Cases can also optionally define a guard which is a boolean expression that gets executed if the pattern of the case matches a value. Only if the guard evaluates to true, the statements of the case get executed. Otherwise, pattern matching continues. The following function `insert` demonstrates this functionality:
```scheme
(define (insert tree x)
(match tree
((empty)
(node (empty) x (empty)))
((node l e r) where (< x e)
(node (insert l x) e r))
((node l e r)
(node l e (insert r x)))))
```
A new tree `t2`, with two new elements inserted, can be created like this:
```scheme
(define t2 (insert (insert t1 2) 9))
```
If a pattern is used frequently containing a lot of boilerplate, it is possible to define a shortcut using the `define-pattern` syntax:
```scheme
(define-pattern (single x)
(node (empty) x (empty)))
```
With this declaration, it is possible to use `single` in patterns. The following example also shows that it is possible to use `else` for defining a fallback case, if no other pattern is matching.
```scheme
(match t
((empty) #f)
((single x) x)
(else (error "two many elements")))
```
`single` can also be used as a constructor for creating trees with a single element:
```scheme
(single 6)
```
An advanced feature of `match` is the usage of pattern alternatives in a single case of a `match` construct. This can be achieved using the `or` form on the top level of a pattern:
```scheme
(define (has-many-elements tree)
(match tree
((or (empty) (single _)) #f)
(else #t)))
```
The underscore in the `(single _)` subpattern is a wildcard that matches every value and that does not bind a new variable.
## API
**(define-datatype *****type (constr arg ...) ...*****)** 
\
\&#xNAN;**(define-datatype *****type pred (constr arg ...) ...*****)**\
\&#xNAN;**(define-datatype *****type pred (constr arg ...)***** where *****condition ...*****)**
Defines a new datatype with a given number of datatype variants. The definition requires the symbol *type* denoting the new type, an optional symbol *pred* which gets bound to a type test function for testing whether a value is an instance of this type, and a list of constructors of the form *(constr arg1 arg2 ...)* where *constr* is the constructor and *arg1*, *arg2*, ... are parameter names of the constructor. A constructor can be annotated with an invariant for defining requirements the parameters need to meet. This is done via clause `where` *expr* succeeding the constructor declaration. *condition* is a boolean expression which gets checked when the constructor gets invoked.

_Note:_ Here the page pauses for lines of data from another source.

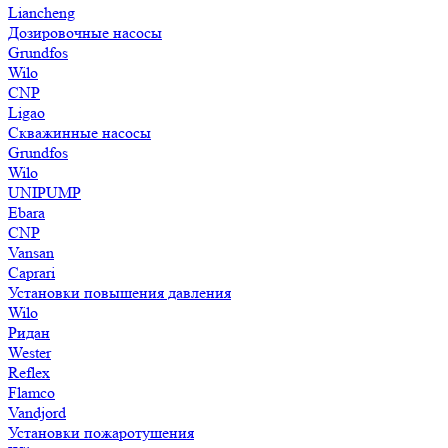
Liancheng
Дозировочные насосы
Grundfos
Wilo
CNP
Ligao
Скважинные насосы
Grundfos
Wilo
UNIPUMP
Ebara
CNP
Vansan
Caprari
Установки повышения давления
Wilo
Ридан
Wester
Reflex
Flamco
Vandjord
Установки пожаротушения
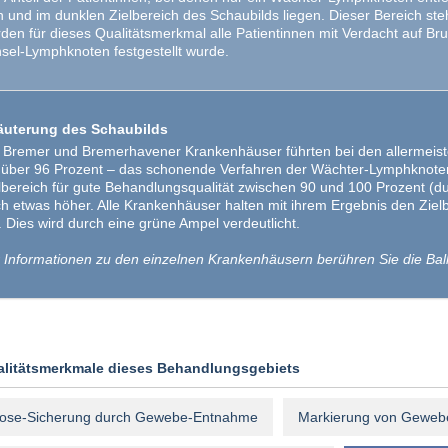
n und im dunklen Zielbereich des Schaubilds liegen. Dieser Bereich ste
den für dieses Qualitätsmerkmal alle Patientinnen mit Verdacht auf Br
sel-Lymphknoten festgestellt wurde.
äuterung des Schaubilds
 Bremer und Bremerhavener Krankenhäuser führten bei den allermeist
 über 96 Prozent – das schonende Verfahren der Wächter-Lymphknoten-
lbereich für gute Behandlungsqualität zwischen 90 und 100 Prozent (du
h etwas höher. Alle Krankenhäuser halten mit ihrem Ergebnis den Zielb
. Dies wird durch eine grüne Ampel verdeutlicht.
 Informationen zu den einzelnen Krankenhäusern berühren Sie die Bal
alitätsmerkmale dieses Behandlungsgebiets
ose-Sicherung durch Gewebe-Entnahme
Markierung von Geweb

**(define-pattern *****(constr arg ...) (impl expr ...)*****)**
Defines a new pattern *(constr arg ...)* which specializes an existing pattern *(impl expr ...)*. Such custom patterns can be used in pattern matching expressions as well as constructors for defining values of an algebraic datatype.
**(match *****expr case ...*****)** \
\&#xNAN;**(match *****expr case ...***** (else *****stat ...*****))**
`match` provides a mechanism for decomposing values of algebraic datatypes via pattern matching. A `match` construct takes a value *expr* to pattern match on, as well as a sequence of cases. Each case consists of pattern alternatives, an optional guard, and a sequence of statements:
```
case = `(` patterns stat ... `)`
| `(` patterns `where` condition stat ... `)`
patterns = pattern
| `(` `or` pattern ... `)`
pattern = '_' ; wildcard
| var ; variable
| `#t` ; literal boolean (true)
| `#f` ; literal boolean (false)
| string ; literal string
| number ; literal number
| character ; literal character
| vector ; literal vector
| `'` expr ; constant expression
| `,` expr ; value (result of evaluating expr)
| pattern `as` var ; pattern bound to variable
| `(` `list` pattern ... `)` ; list pattern
| `(` `list` pattern ... `.` var `)` ; list pattern with rest
| `(` `list` pattern ... `.` `_` `)` ; list pattern with unbound rest
| `(` constr pattern ... `)` ; variant pattern
```
`match` iterates through the cases and executes the sequence of statements *stat ...* of the first case whose pattern is matching `expr` and whose guard *condition* evaluates to true. The value returned by this sequence of statements is returned by `match`.